I know smoke-filled pubs isn’t a great environment for them, like the previous poster points out, but even that shows an inclusive attitude to children which is very rare here.
I can’t satisfy the genuine curiosity of a previous poster questioning how others ‘do’ it better because attitudes are formed by things like your upbringing and the culture you come from and are born into..not an exhaustive list of what influences attitudes obviously. I don’t think the OP is suggesting people in this country model themselves on those in a different country..I think OP is just curious about how this attitude has come about-I am too.

GetMeOut22 · 04/10/2021 23:32

I live abroad now and am constantly surprised by how many babies and children I see in restaurants here vs the UK. I very very rarely saw someone with a child in a nice restaurant in the UK whereas here couples come with babies and young children for dinner all the time (and we're not talking child friendly chain restaurants at lunch, we're talking $300 dinner after 7pm). No one bats and eyelid other than me and DP, it's so noticeable after having lived in the UK so long.
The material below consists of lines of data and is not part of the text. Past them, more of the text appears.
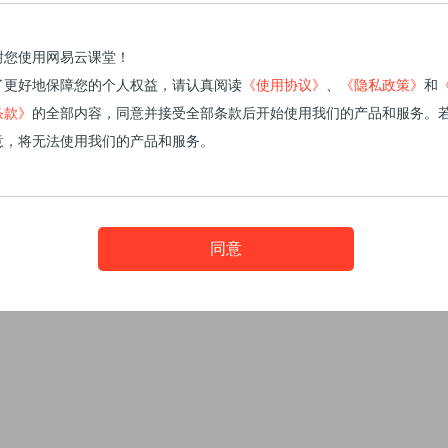
谢您使用网易云课堂！
了更好地保障您的个人权益，请认真阅读
《使用协议》
、
《隐私政策》
和
条款》
的全部内容，同意并接受全部条款后开始使用我们的产品和服务。
意，将无法使用我们的产品和服务。
同意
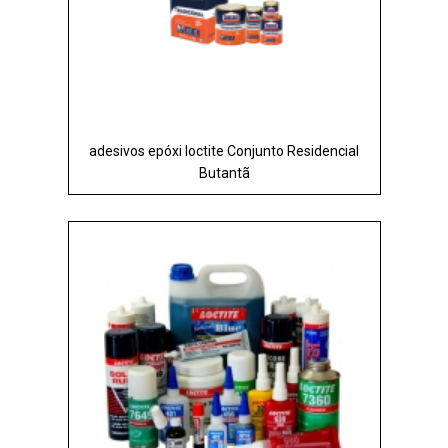
adesivos epóxi loctite Conjunto Residencial
Butantã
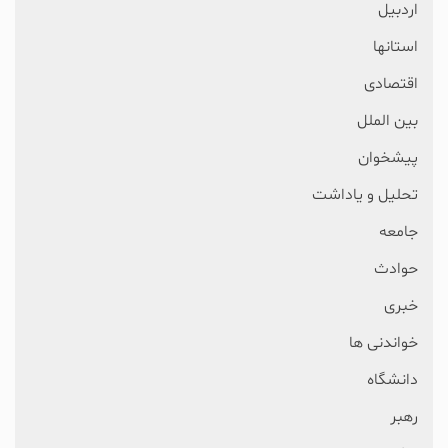
اردبیل
استانها
اقتصادی
بین الملل
پیشخوان
تحلیل و یاداشت
جامعه
حوادث
خبری
خواندنی ها
دانشگاه
رهبر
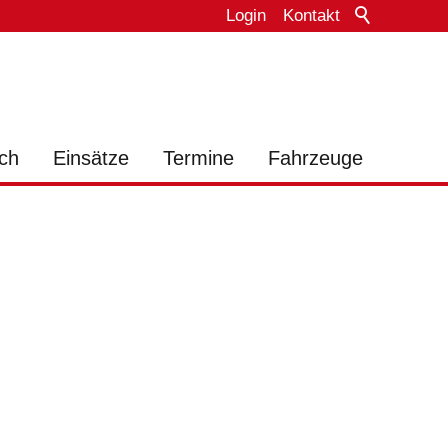
Login
Kontakt
ch
Einsätze
Termine
Fahrzeuge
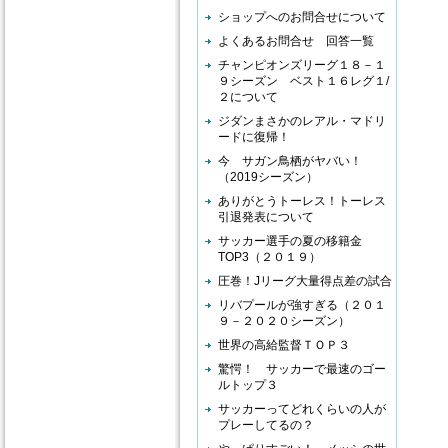
ショップへのお問合せについて
よくあるお問合せ 回答一覧
チャンピオンズリーグ１８－１
９シーズン ベスト１６レグ１/
２について
ジダンまさかのレアル・マドリ
ードに復帰！
今 サガン鳥栖がヤバい！
（2019シーズン）
ありがとうトーレス！トーレス
引退発表について
サッカー選手の夏の移籍金
TOP3（２０１９）
圧巻！Jリーグ大量得点差の試合
リバプールが強すぎる（２０１
９－２０２０シーズン）
世界の高給監督ＴＯＰ３
驚愕！ サッカーで最速のゴー
ルトップ３
サッカーってどれくらいの人が
プレーしてるの？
lockdownmadnessdotcom · 05/10/2021 10:25

One thing I noticed when I lived in Germany was that their kids were more self-reliant - eg taking themselves to schools. And the really noticeable thing was that if a small child fell over they just picked themselves up and carried on, whereas a child in the UK would nearly always start screaming.

But I don't think they were any more tolerant of noisy kids in restaurants than we would be in the UK. Kids are fine. Adults are fine. Noisy inconsiderate people are not.